How to cluster similar sentences using BERT

You can use Sentence Transformers to generate the sentence embeddings. These embeddings are much more meaningful as compared to the one obtained from bert-as-service, as they have been fine-tuned such that semantically similar sentences have higher similarity score. You can use FAISS based clustering algorithm if number of sentences to be clustered are in millions or more as vanilla K-means like clustering algorithm takes quadratic time.


You will need to generate bert embeddidngs for the sentences first. bert-as-service provides a very easy way to generate embeddings for sentences.

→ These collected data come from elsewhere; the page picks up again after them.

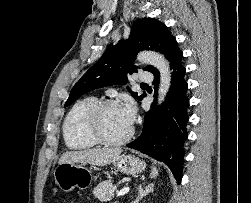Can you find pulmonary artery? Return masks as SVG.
<instances>
[{
	"label": "pulmonary artery",
	"instance_id": "pulmonary-artery-1",
	"mask_svg": "<svg viewBox=\"0 0 251 203\" xmlns=\"http://www.w3.org/2000/svg\"><path fill=\"white\" fill-rule=\"evenodd\" d=\"M138 81L141 83H150L153 81V74L149 72H141L138 74Z\"/></svg>",
	"mask_w": 251,
	"mask_h": 203
}]
</instances>
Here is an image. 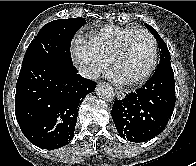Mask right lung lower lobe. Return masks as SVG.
<instances>
[{"label":"right lung lower lobe","instance_id":"right-lung-lower-lobe-1","mask_svg":"<svg viewBox=\"0 0 196 166\" xmlns=\"http://www.w3.org/2000/svg\"><path fill=\"white\" fill-rule=\"evenodd\" d=\"M96 82L78 74L73 62L37 58L22 64L16 84L15 115L35 146L57 149L74 135L79 106Z\"/></svg>","mask_w":196,"mask_h":166}]
</instances>
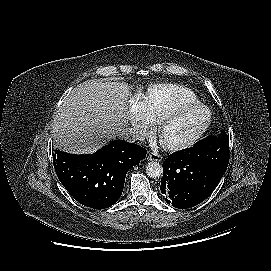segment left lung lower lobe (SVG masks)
Here are the masks:
<instances>
[{
    "label": "left lung lower lobe",
    "instance_id": "1",
    "mask_svg": "<svg viewBox=\"0 0 271 271\" xmlns=\"http://www.w3.org/2000/svg\"><path fill=\"white\" fill-rule=\"evenodd\" d=\"M218 136L205 138L214 139ZM160 190L165 201L186 209L204 201L217 187L224 172L177 151L163 163Z\"/></svg>",
    "mask_w": 271,
    "mask_h": 271
}]
</instances>
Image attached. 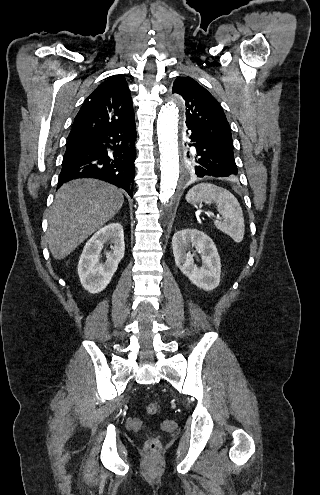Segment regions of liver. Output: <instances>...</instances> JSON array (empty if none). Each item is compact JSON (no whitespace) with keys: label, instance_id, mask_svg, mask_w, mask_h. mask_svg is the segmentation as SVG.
Here are the masks:
<instances>
[{"label":"liver","instance_id":"1","mask_svg":"<svg viewBox=\"0 0 320 495\" xmlns=\"http://www.w3.org/2000/svg\"><path fill=\"white\" fill-rule=\"evenodd\" d=\"M120 189L94 179L64 183L55 195L46 239L55 259H63L121 209Z\"/></svg>","mask_w":320,"mask_h":495}]
</instances>
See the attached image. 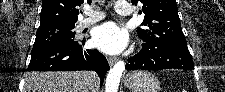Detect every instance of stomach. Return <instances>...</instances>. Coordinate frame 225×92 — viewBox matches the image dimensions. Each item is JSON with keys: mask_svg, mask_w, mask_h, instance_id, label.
<instances>
[{"mask_svg": "<svg viewBox=\"0 0 225 92\" xmlns=\"http://www.w3.org/2000/svg\"><path fill=\"white\" fill-rule=\"evenodd\" d=\"M126 87L132 92H159L158 79L148 71H133L125 77Z\"/></svg>", "mask_w": 225, "mask_h": 92, "instance_id": "stomach-1", "label": "stomach"}]
</instances>
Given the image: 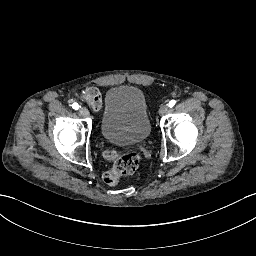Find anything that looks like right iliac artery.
<instances>
[{"label": "right iliac artery", "mask_w": 256, "mask_h": 256, "mask_svg": "<svg viewBox=\"0 0 256 256\" xmlns=\"http://www.w3.org/2000/svg\"><path fill=\"white\" fill-rule=\"evenodd\" d=\"M72 107L73 109L78 110L80 106L78 105V103H73Z\"/></svg>", "instance_id": "1"}]
</instances>
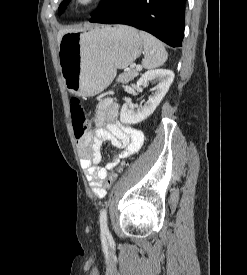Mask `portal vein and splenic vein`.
Masks as SVG:
<instances>
[{"label":"portal vein and splenic vein","mask_w":247,"mask_h":275,"mask_svg":"<svg viewBox=\"0 0 247 275\" xmlns=\"http://www.w3.org/2000/svg\"><path fill=\"white\" fill-rule=\"evenodd\" d=\"M142 67L141 66H136V71H141Z\"/></svg>","instance_id":"portal-vein-and-splenic-vein-1"}]
</instances>
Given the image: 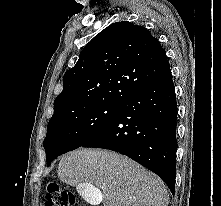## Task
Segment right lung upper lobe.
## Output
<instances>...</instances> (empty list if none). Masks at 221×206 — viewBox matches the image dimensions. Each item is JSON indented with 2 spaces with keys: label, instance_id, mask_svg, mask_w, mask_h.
<instances>
[{
  "label": "right lung upper lobe",
  "instance_id": "right-lung-upper-lobe-1",
  "mask_svg": "<svg viewBox=\"0 0 221 206\" xmlns=\"http://www.w3.org/2000/svg\"><path fill=\"white\" fill-rule=\"evenodd\" d=\"M169 67L164 49L146 28L131 22L111 24L64 74L54 114L93 103L121 105Z\"/></svg>",
  "mask_w": 221,
  "mask_h": 206
}]
</instances>
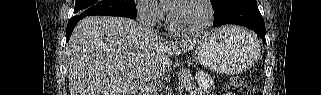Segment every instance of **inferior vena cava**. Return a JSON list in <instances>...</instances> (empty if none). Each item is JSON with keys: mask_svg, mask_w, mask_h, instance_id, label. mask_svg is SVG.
<instances>
[{"mask_svg": "<svg viewBox=\"0 0 321 95\" xmlns=\"http://www.w3.org/2000/svg\"><path fill=\"white\" fill-rule=\"evenodd\" d=\"M139 95H157L154 84L149 81L144 82L140 87Z\"/></svg>", "mask_w": 321, "mask_h": 95, "instance_id": "1", "label": "inferior vena cava"}]
</instances>
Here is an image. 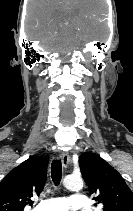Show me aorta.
Instances as JSON below:
<instances>
[{
	"mask_svg": "<svg viewBox=\"0 0 133 211\" xmlns=\"http://www.w3.org/2000/svg\"><path fill=\"white\" fill-rule=\"evenodd\" d=\"M63 185L70 191H80L83 188V180L80 176L69 175L64 178Z\"/></svg>",
	"mask_w": 133,
	"mask_h": 211,
	"instance_id": "aorta-1",
	"label": "aorta"
}]
</instances>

This is how you can geberate bert vectors for a list of sentences you need to cluster. It is explained very well in the bert-as-service repository: https://github.com/hanxiao/bert-as-service

Installations:

pip install bert-serving-server  # server
pip install bert-serving-client  # client, independent of `bert-serving-server`

Download one of the pre-trained models available at https://github.com/google-research/bert

Start the service:

bert-serving-start -model_dir /your_model_directory/ -num_worker=4 

Generate the vectors for the list of sentences:

from bert_serving.client import BertClient
bc = BertClient()
vectors=bc.encode(your_list_of_sentences)

This would give you a list of vectors, you could write them into a csv and use any clustering algorithm as the sentences are reduced to numbers.